In October, Waymo, a self-driving car company owned by Google’s parent company Alphabet, released its latest safety report from its autonomous ride-hailing service. The data is one of the most extensive public views into self-driving vehicle safety to date, claiming a 91% reduction in serious injury crashes compared to human drivers, alongside fewer airbag deployments, fewer crashes with pedestrian injuries, and zero fatalities. Although the data is self-reported, if autonomous vehicles are truly as safe as Waymo suggests, it would be a major leap forward for safety in a country where road fatalities are a leading cause of death.
Yet despite the potential public health benefits, polls consistently show public trust in autonomous vehicles (AVs) to be remarkably low. A recent survey found just 13% of U.S. drivers said they would trust riding in a self-driving vehicle, while 61% would be afraid to do so. Such fears have given rise to a wave of backlash against the technology, with fierce opposition to the authorization of driverless ride-hailing services in cities and states across the country, along with proposed federal legislation from Senator Josh Hawley that would effectively ban driverless cars nationwide.

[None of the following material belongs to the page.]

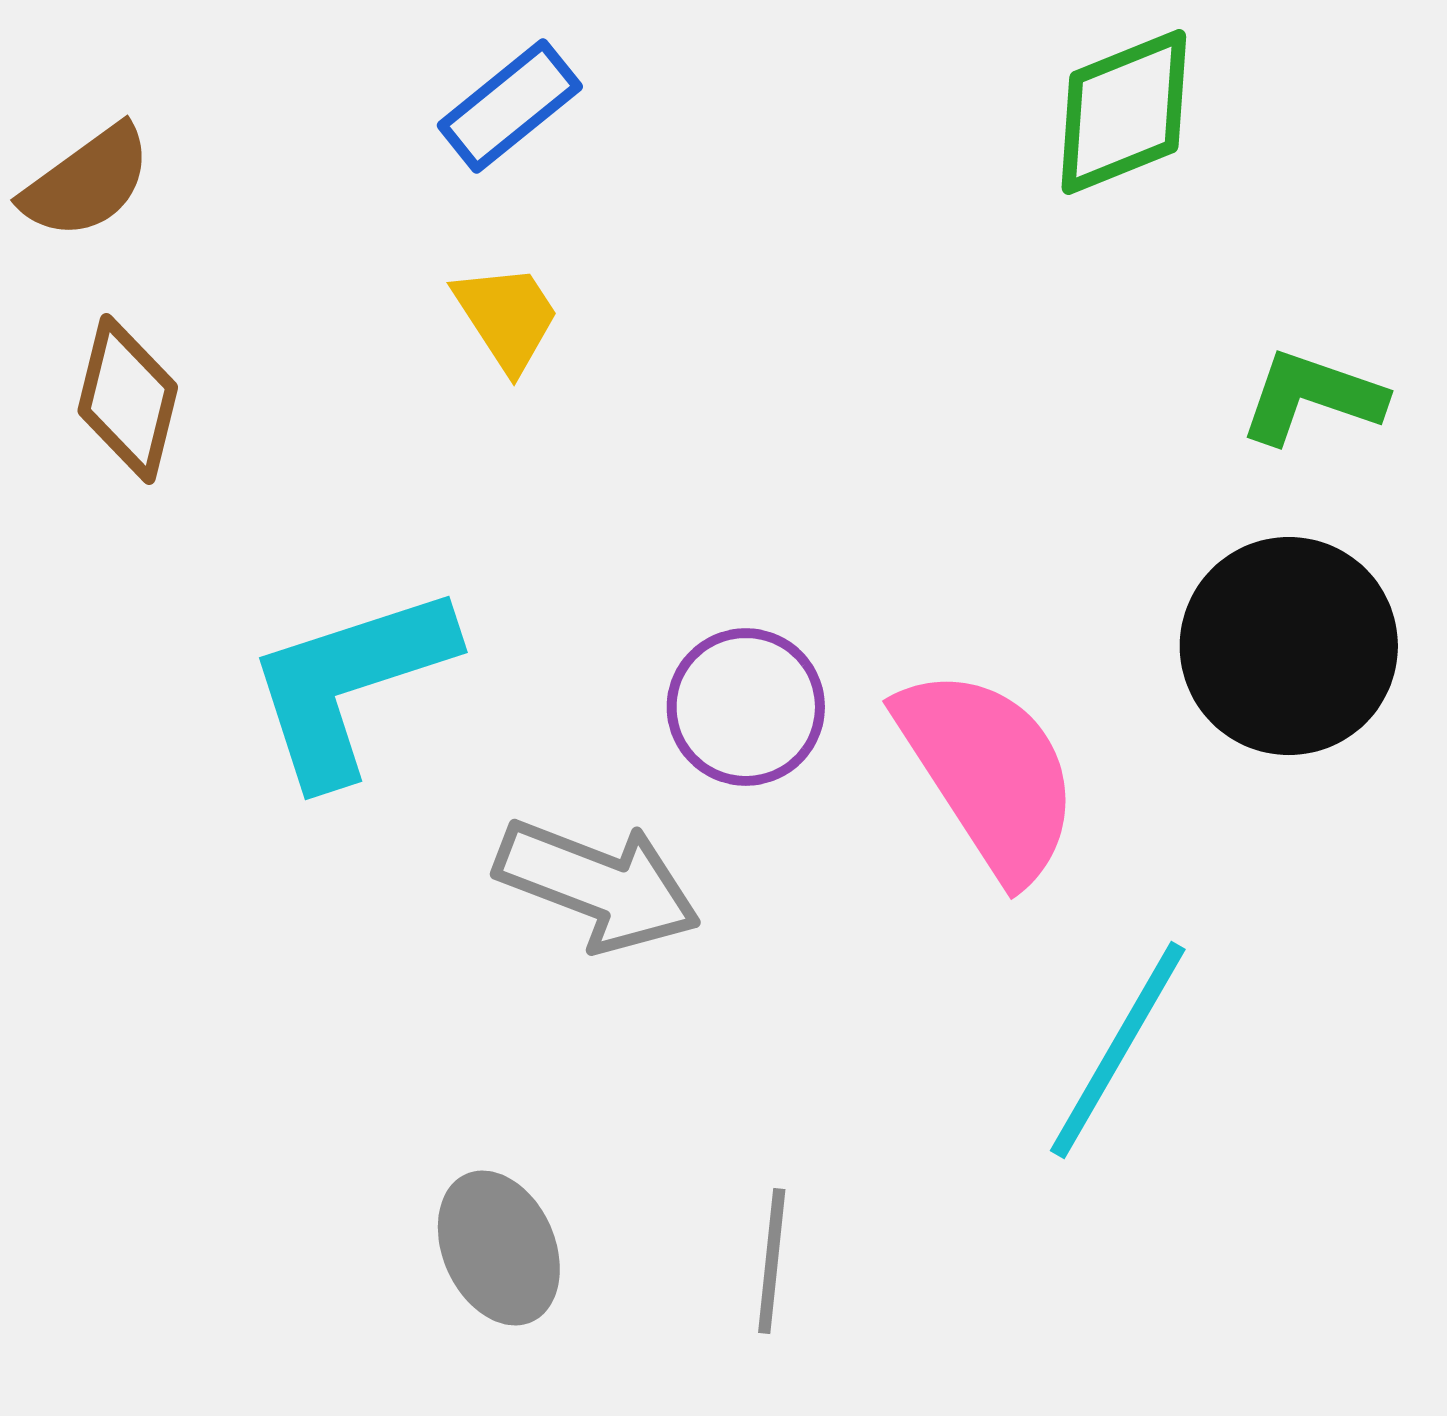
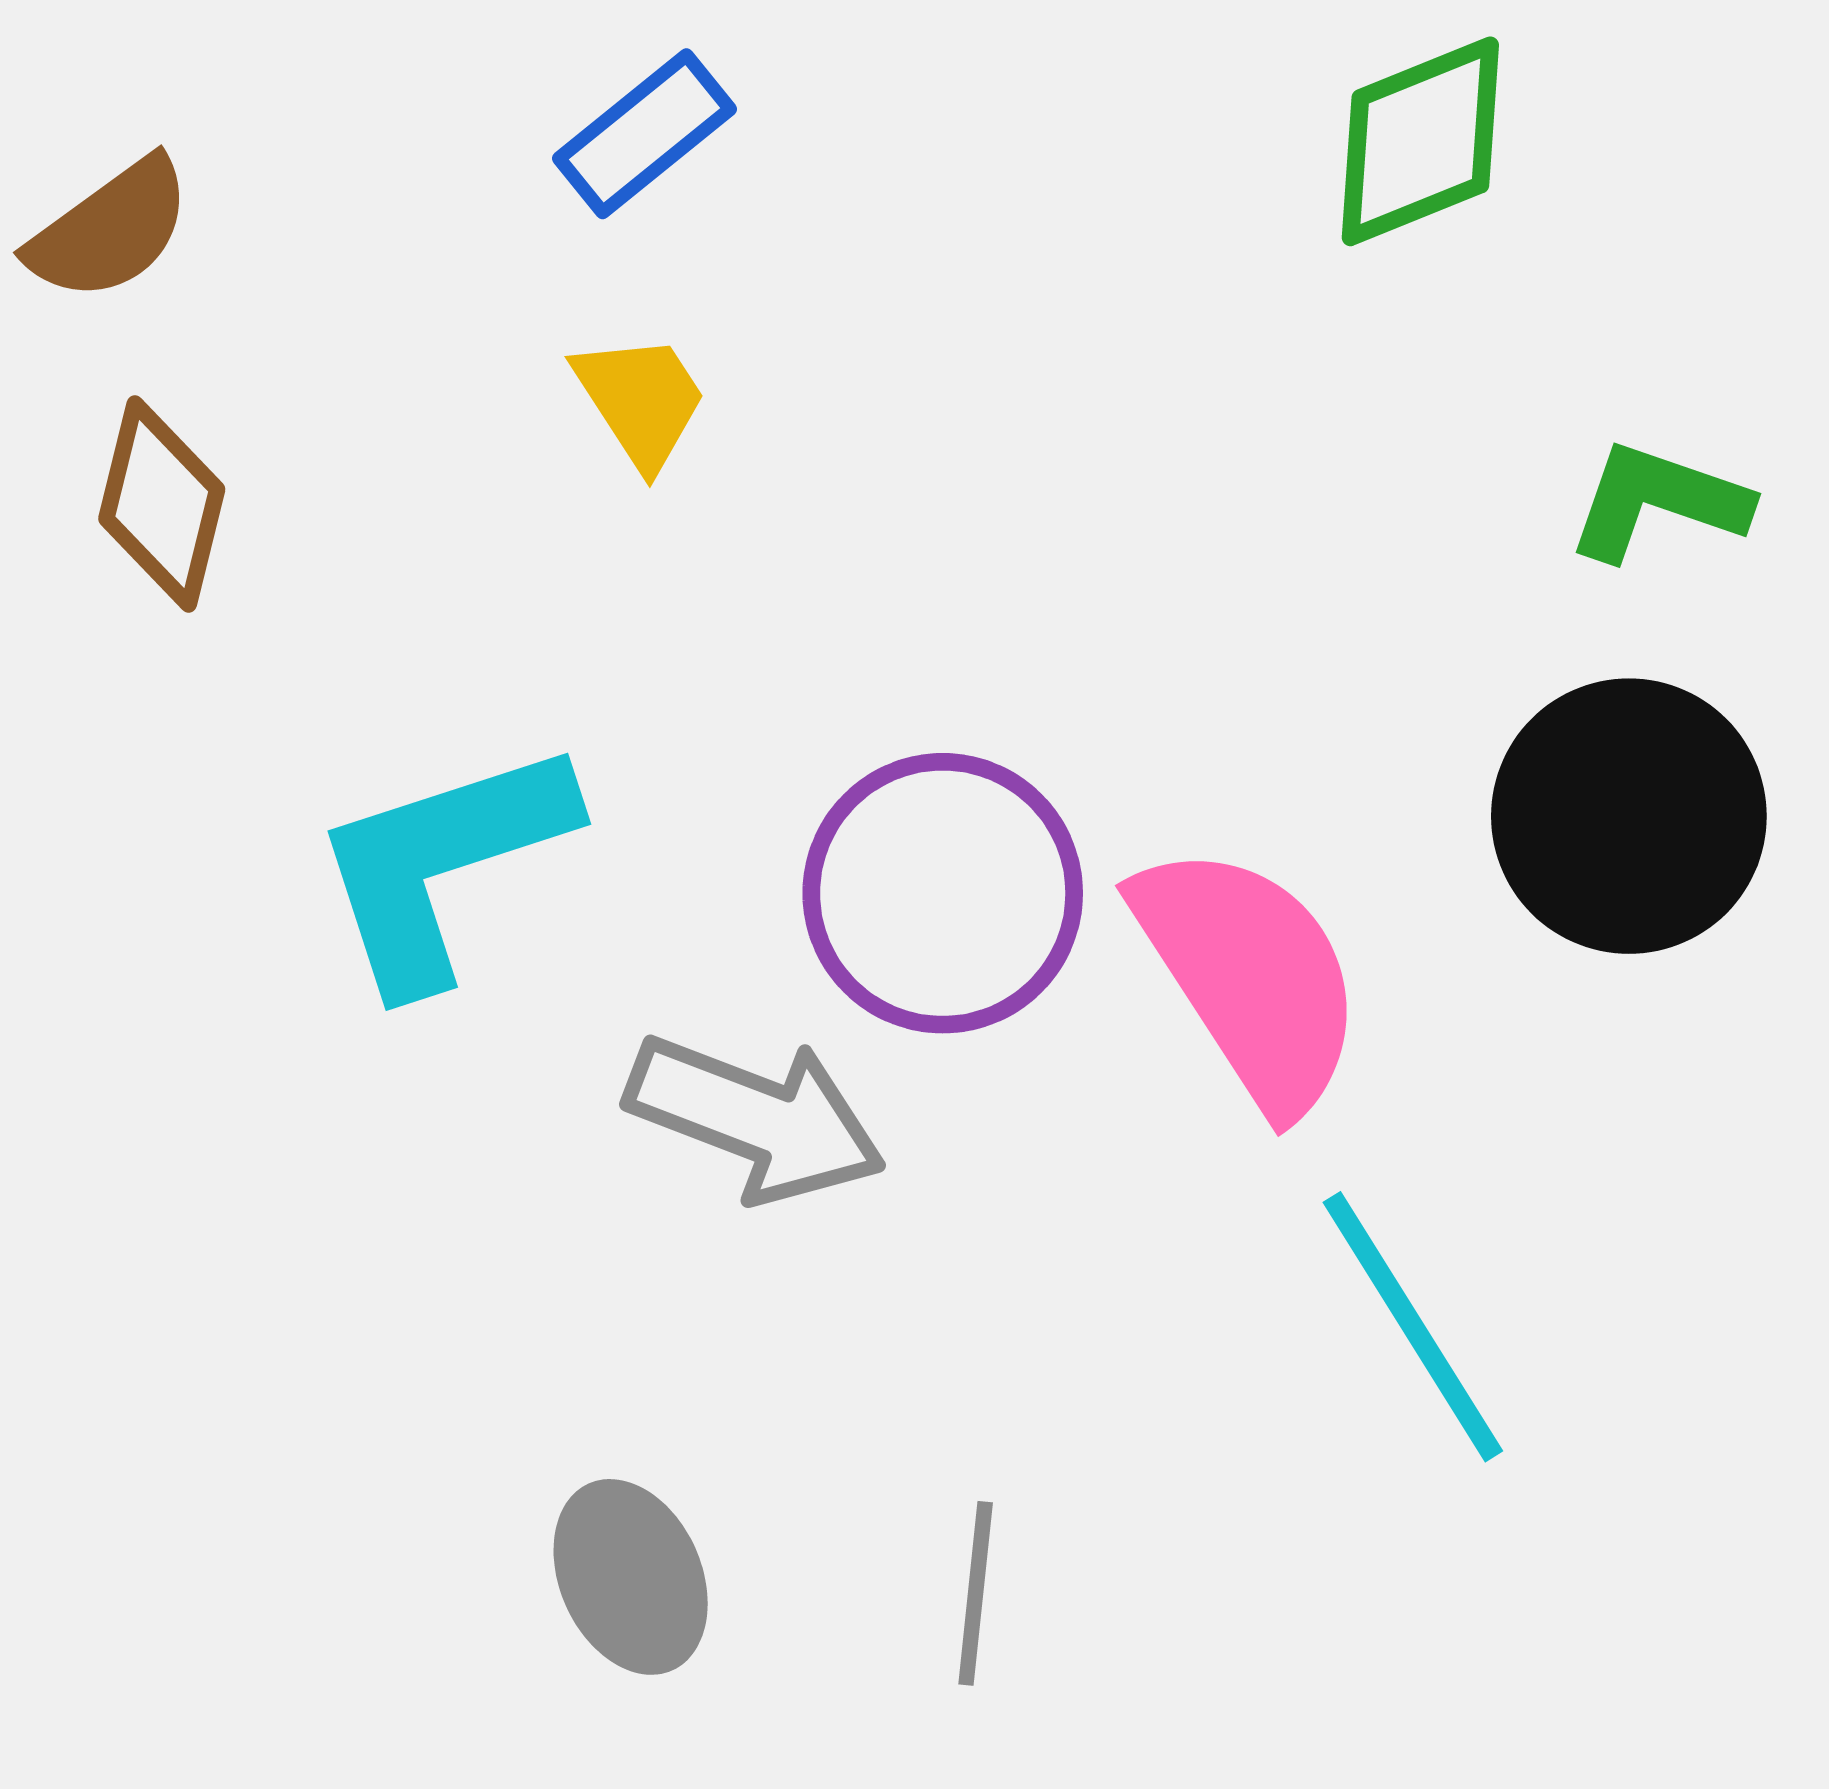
purple circle: (746, 707) -> (943, 893), size x1.4
cyan line: (1118, 1050) -> (1413, 1327), turned -62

Part of what fuels these fears is a lack of easily accessible, comparable, and independent data about AV safety. While the public can access some limited information about AV testing, it is fragmented across federal, state, and local lines, and cannot be directly compared because of differing reporting requirements and platforms. In the absence of high-quality data, eye-catching headlines and anecdotes about negative individual experiences with AVs dominate discourse.
Undoubtedly, AVs raise real questions around liability, jobs, cybersecurity, and ethics. But they also offer immense promise to reduce crashes, improve independence for people underserved by public transit, decongest urban roads, and lower transportation costs. High-quality data should be the foundation of discussion about these complex topics, not anecdotal speculation.

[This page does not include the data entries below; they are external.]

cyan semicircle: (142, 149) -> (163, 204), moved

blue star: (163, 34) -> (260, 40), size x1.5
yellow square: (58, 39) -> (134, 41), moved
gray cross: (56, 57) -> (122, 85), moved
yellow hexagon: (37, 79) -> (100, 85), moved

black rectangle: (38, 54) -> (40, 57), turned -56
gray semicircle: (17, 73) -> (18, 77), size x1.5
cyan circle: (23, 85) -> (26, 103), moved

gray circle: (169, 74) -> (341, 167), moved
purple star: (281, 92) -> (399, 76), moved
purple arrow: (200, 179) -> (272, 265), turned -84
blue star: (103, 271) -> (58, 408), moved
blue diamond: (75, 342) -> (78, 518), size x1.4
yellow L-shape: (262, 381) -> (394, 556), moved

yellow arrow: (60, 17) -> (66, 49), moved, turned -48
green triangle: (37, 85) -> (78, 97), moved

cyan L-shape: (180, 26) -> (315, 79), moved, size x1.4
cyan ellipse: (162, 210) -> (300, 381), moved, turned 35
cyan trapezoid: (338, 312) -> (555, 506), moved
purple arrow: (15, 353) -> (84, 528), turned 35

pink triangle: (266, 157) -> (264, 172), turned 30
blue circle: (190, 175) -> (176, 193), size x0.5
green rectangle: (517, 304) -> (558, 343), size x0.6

The solution is a unified federal AV reporting standard. We propose a two-layer approach, designed to build public trust and give regulators the details they need to properly oversee safety. First, a straightforward, public-facing dashboard allowing users to view crash rates and compare the safety of AVs directly to human-driven vehicles under various conditions. Second, a granular, comprehensive database accessible to researchers and regulators, giving them the detail needed to shape regulation. Built to preserve flexibility and privacy while limiting reporting burden, this approach focuses on public accessibility while protecting proprietary information and continuing to foster innovation.